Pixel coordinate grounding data
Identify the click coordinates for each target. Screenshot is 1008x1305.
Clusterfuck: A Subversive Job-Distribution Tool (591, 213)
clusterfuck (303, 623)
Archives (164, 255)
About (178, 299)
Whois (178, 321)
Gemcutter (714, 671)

* * *

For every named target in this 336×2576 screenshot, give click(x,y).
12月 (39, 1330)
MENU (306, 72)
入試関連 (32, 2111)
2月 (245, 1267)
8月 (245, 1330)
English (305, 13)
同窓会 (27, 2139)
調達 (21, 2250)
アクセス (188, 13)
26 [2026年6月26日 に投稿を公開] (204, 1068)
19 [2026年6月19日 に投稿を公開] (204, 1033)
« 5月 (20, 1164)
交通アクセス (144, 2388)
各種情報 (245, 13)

> What the exercise asks:
Keeping every character as it is, restate the lines above that run from the line with "English (305, 13)" through the line with "各種情報 (245, 13)", both included, and nothing else.

> Expected answer:
English (305, 13)
同窓会 (27, 2139)
調達 (21, 2250)
アクセス (188, 13)
26 [2026年6月26日 に投稿を公開] (204, 1068)
19 [2026年6月19日 に投稿を公開] (204, 1033)
« 5月 (20, 1164)
交通アクセス (144, 2388)
各種情報 (245, 13)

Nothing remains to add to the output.